Мысли мои начали перемешиваться и перескакивать с одного на другое.  

Лично директору завода и вообще руководителю производительность труда не нужна. Лично колхознику – тоже. Он своё украдёт. Колхозов, где бы ни воровали, – почти нет. Магазинов, в которых бы не воровали, – практически нет. Почему? Не своё. NN как-то сказал, что тяга к собственности заложена, очевидно, где-то на генетическом уровне. Это не перевоспитаешь. Да и как перевоспитать, на примерах из жизни? Профессор говорит, что в медицине мы отстали от Штатов лет на тридцать. Жуть.  

Стоп. Я ведь хотел о положительном. Но почему я по сравнению с NN делаю другие выводы? Думаю, что весь этот негатив не основное? А что же основное? Выдаю желаемое за действительное? Значит никакого социализма нет, нет социалистической демократии. А что есть? Куда же мы идём? К краху, говорит NN. К победе коммунизма – кричат лозунги официальной пропаганды. «Всё для блага человека», а ни за что, ни про что перебили миллионы людей. Пора идти уколы делать. Чьи это стихи NN выдал?  

«Мне Маркса жаль.  

Его наследство попало в русскую купель.  

Здесь цель оправдывает средство. 

А средства обос – ли цель». 

Зло. 

 

Юрко – бандера.  

 

Он приехал из Львова – студент тамошнего университета. Приехал лечиться голодом. От чего – не говорит, но я уже прочёл всю его историю болезни: всё та же шизофрения. При мне не ест уже две недели. Если бы сам не увидел, – наверное, не поверил бы. Только минеральная вода! Говорит, что уже и не хочется. Один тут, рассказывают, двадцать четыре дня не ел! 

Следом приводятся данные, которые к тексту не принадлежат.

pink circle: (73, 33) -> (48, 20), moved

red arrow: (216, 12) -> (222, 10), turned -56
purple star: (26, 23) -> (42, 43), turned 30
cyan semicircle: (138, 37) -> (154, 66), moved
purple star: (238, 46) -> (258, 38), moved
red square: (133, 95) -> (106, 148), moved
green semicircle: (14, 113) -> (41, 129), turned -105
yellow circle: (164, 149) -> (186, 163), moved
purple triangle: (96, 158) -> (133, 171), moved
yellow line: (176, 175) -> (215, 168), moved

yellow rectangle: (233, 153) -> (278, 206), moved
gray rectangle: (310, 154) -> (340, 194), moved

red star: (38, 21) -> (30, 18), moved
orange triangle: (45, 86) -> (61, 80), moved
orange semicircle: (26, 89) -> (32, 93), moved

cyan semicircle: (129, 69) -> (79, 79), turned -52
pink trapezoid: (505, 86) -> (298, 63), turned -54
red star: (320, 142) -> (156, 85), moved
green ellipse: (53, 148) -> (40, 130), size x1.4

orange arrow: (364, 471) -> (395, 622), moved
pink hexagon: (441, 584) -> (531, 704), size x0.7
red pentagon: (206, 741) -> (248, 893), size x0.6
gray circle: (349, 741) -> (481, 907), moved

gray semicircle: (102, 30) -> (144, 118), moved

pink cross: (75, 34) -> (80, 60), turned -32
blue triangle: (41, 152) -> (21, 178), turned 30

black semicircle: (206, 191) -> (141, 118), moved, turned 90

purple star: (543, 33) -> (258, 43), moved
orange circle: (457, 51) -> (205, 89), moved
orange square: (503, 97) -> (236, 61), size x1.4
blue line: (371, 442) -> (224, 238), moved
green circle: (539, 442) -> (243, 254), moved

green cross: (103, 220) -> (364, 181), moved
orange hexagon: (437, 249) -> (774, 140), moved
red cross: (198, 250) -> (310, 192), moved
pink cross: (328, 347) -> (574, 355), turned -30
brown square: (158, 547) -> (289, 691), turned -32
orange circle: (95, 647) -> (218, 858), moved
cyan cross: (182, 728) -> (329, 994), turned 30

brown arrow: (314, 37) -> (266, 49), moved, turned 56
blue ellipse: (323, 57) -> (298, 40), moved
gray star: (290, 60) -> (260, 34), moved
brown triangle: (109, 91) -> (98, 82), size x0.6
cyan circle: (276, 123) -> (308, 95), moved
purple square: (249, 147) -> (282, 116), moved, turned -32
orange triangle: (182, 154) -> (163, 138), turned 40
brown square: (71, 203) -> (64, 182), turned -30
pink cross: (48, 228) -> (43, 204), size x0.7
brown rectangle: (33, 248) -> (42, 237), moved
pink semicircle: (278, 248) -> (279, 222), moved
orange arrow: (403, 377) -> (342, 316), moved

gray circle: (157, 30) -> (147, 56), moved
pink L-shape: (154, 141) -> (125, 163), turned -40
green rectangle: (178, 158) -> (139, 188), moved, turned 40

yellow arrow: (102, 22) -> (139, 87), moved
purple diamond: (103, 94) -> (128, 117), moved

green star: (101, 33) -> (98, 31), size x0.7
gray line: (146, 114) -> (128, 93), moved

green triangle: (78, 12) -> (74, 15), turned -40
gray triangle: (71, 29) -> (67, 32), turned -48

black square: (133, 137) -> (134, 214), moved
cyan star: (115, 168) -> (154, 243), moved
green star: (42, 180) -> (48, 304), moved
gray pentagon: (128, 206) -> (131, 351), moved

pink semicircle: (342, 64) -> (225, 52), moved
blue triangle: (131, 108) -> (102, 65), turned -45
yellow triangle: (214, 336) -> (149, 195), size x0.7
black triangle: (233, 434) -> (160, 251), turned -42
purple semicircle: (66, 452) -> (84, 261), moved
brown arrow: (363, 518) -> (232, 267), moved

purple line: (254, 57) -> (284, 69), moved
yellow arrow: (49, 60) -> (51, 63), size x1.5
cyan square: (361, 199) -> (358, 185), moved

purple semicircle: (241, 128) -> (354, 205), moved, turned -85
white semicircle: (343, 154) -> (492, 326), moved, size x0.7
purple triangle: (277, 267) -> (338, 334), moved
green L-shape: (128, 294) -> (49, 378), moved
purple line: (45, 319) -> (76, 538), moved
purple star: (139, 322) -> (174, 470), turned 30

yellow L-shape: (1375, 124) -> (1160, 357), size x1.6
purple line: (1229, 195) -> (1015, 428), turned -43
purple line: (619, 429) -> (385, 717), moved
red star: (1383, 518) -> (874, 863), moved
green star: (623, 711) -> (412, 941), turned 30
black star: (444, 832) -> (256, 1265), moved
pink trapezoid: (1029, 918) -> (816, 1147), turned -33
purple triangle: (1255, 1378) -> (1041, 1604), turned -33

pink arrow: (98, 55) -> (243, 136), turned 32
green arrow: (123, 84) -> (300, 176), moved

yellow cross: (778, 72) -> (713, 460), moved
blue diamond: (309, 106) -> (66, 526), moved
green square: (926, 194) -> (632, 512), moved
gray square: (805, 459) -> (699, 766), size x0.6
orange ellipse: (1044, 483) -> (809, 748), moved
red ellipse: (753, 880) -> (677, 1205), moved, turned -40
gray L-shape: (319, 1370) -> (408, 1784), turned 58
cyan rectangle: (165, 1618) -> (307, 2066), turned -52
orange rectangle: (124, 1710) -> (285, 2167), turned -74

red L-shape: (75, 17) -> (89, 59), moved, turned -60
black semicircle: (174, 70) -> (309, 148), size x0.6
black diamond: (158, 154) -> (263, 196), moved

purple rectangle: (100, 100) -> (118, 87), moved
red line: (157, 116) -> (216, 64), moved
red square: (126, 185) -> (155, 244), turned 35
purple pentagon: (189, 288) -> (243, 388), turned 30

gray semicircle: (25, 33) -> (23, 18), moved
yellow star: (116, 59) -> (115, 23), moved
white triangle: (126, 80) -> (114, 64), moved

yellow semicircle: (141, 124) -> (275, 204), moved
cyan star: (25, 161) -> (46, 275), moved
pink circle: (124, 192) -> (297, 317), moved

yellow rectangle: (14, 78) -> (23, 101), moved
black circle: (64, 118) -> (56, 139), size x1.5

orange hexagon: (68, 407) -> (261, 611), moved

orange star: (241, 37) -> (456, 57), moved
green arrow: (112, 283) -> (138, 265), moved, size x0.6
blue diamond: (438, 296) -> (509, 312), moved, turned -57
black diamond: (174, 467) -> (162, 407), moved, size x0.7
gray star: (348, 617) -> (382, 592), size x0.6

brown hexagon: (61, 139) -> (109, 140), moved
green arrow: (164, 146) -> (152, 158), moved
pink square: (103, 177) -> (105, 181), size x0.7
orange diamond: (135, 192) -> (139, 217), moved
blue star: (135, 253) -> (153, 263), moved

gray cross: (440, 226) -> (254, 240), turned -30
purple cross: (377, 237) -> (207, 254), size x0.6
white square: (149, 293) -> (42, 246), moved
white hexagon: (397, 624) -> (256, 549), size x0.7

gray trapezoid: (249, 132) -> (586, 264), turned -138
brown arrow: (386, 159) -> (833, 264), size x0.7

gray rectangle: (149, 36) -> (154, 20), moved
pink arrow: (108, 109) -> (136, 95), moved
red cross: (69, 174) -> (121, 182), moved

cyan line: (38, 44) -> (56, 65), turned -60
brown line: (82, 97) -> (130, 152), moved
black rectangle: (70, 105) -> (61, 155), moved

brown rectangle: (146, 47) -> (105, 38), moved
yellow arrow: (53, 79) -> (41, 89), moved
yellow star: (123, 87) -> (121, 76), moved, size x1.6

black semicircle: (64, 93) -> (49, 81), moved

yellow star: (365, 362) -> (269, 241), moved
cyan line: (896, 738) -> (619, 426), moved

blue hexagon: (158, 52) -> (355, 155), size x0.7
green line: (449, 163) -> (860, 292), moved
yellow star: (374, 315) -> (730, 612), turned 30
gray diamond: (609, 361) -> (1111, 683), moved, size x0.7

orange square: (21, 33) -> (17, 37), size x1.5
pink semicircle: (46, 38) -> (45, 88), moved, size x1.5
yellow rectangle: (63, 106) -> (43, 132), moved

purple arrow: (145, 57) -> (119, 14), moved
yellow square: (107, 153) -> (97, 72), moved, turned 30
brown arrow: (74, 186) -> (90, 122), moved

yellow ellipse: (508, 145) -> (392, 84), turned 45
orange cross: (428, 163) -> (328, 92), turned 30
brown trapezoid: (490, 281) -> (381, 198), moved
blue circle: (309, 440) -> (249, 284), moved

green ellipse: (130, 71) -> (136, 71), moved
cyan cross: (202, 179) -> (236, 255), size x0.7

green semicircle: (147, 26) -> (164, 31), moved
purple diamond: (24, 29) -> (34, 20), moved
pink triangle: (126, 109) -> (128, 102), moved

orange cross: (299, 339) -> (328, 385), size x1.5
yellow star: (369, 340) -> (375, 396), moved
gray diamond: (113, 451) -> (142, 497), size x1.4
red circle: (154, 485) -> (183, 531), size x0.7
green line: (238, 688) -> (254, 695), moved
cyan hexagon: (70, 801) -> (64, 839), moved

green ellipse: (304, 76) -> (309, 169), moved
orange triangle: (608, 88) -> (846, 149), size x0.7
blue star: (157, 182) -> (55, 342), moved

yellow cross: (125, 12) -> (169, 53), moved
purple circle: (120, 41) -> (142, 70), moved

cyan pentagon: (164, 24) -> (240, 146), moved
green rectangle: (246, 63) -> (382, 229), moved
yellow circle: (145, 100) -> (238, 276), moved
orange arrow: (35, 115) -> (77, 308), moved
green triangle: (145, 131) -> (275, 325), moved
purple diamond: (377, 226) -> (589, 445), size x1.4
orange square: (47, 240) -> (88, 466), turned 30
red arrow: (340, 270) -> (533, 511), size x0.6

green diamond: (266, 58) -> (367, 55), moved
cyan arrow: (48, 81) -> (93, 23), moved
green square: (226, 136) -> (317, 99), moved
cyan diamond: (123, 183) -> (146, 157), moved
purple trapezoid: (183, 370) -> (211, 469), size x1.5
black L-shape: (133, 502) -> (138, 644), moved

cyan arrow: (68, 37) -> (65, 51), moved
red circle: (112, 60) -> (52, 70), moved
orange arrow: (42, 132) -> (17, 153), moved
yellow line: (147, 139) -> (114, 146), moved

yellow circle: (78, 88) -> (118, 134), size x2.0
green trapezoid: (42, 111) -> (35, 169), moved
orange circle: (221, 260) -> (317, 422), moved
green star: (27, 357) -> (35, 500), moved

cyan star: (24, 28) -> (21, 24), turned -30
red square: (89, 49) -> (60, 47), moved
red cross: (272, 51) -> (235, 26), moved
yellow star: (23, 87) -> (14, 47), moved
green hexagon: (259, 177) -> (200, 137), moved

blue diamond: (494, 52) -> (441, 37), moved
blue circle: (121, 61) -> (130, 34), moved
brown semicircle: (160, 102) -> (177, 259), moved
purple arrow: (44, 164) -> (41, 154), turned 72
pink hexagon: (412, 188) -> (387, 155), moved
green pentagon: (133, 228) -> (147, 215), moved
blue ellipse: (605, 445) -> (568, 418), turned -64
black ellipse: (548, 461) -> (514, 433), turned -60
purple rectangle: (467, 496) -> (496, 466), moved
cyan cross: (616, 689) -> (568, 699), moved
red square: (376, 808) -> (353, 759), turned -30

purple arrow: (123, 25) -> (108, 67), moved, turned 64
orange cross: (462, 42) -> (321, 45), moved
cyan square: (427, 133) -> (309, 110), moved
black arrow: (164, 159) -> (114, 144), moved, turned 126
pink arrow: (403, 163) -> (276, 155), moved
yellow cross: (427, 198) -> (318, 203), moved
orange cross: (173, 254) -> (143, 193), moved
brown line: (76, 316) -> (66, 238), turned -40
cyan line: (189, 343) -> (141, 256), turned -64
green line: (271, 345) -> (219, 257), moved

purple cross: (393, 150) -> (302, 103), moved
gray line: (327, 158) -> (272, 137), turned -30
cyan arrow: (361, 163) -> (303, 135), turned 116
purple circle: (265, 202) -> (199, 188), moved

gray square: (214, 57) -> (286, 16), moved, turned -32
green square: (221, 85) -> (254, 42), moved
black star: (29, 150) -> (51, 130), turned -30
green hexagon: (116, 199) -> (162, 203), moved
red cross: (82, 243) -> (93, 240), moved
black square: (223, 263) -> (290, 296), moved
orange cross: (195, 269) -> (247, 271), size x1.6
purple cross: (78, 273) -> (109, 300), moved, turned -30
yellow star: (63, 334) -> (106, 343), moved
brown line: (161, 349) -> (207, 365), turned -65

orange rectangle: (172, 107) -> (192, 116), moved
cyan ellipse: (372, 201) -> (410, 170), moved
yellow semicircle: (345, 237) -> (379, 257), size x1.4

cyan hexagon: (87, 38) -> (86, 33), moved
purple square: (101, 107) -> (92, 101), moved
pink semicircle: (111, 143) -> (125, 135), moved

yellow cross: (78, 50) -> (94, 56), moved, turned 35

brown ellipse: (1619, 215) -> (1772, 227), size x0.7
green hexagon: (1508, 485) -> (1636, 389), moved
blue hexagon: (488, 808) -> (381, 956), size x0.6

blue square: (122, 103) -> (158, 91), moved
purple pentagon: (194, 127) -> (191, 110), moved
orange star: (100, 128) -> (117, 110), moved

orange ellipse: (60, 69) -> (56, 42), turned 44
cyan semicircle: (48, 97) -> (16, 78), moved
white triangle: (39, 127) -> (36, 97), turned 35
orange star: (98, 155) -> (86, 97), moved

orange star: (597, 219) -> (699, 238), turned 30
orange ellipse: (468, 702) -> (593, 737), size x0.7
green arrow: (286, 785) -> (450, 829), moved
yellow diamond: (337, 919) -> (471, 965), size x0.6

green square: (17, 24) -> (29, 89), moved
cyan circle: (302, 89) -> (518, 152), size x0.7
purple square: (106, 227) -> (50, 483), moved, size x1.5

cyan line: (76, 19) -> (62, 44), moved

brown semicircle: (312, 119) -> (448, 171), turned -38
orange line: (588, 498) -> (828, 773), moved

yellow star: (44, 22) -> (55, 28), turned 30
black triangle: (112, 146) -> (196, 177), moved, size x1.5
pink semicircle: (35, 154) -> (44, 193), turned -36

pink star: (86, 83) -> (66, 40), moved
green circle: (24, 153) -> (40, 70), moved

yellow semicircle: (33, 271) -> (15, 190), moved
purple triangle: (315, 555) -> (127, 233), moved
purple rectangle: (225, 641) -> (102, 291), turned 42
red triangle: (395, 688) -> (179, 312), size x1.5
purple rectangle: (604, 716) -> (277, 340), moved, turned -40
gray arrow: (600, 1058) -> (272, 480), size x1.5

С Юрком мы ведём диспуты по национальному вопросу. Подолгу гуляем. Ему почему-то положено сверх обычного. Я с ним в качестве сопровождающего. Мозги у него вполне на месте, – это могу засвидетельствовать. Ну, не могу же я считать человека ненормальным, если у нас разные взгляды по национальным вопросам!  

Он – настоящий украинский националист. Говорит такое, что у меня голова кругом идёт. Жаждет отделения Украины от России, которая, по его словам, подавляет украинскую культуру, и вообще осуществляет русификацию. Я тоже украинец. Родился и вырос в Одессе, которая, правда, только числится Украиной. Его заявления меня злят. Иногда мы распаляемся и орём друг на друга. Он считает, что мне «прокомпостировали мозги». Я – что ему. Но без обид. Иногда я думаю, что в чём-то он прав, но не в главном. Я за интернационализм. Мы говорили с ним по-украински, хотя часто вставляли русские слова. Пели тихонечко: «Дывлюсь я на небо, тай думку гадаю»… 

Я много помнил из Шевченко. Но бандеревцев я считал бандитами, а он – национальными героями.  

– Люди боролись за независимость своей страны. Это герои!  

– Но они боролись против самого передового общественно-политического строя!  

– Это ваши колхозы – передовой строй? Россия по сравнению с Западной Украиной живёт в нищете! И вообще, если народ не хочет, кто имеет право насильно загонять людей в рай, тем более, что это и не рай вовсе.  

– Вы и не заметили, – говорил я, – как Ватикан с Германией подсунули вам католическую прозападную и антиславянскую доктрину.  

– А чем католическая хуже православной? Она, кстати, куда более созидательна. Почитай вашего Чаадаева. И чем западная культура хуже российской. Несмотря на Византийские корни, Русская культура сама во многом заимствована на Западе. Каждый народ имеет право на свободу выбора своего пути, а вы насильники со своими колхозами.  

– Какой народ? Народу начхать на идеологические разногласия. Это вы, определённые круги интеллигенции, мутите воду.  

– Ничего, придёт время, нас все поймут. Хорошо жить все хотят, а какая жизнь в колхозе!  

В моей цепи аргументов колхоз был слабым звеном. А «зверства бандеревцев» – в его.  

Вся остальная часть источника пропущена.